::: Supplied records
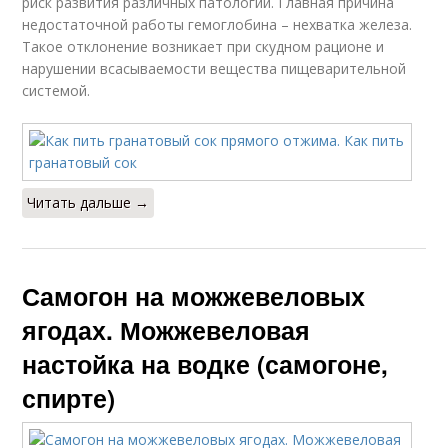
риск развития различных патологий. Главная причина
недостаточной работы гемоглобина – нехватка железа.
Такое отклонение возникает при скудном рационе и
нарушении всасываемости вещества пищеварительной
системой.
Читать дальше →
Самогон на можжевеловых
ягодах. Можжевеловая
настойка на водке (самогоне,
спирте)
::::::
◆ Work required ◆
Output each line exactly as shown above; no pictures go in the copy.

◆ Solution for this problem ◆
риск развития различных патологий. Главная причина
недостаточной работы гемоглобина – нехватка железа.
Такое отклонение возникает при скудном рационе и
нарушении всасываемости вещества пищеварительной
системой.
Читать дальше →
Самогон на можжевеловых
ягодах. Можжевеловая
настойка на водке (самогоне,
спирте)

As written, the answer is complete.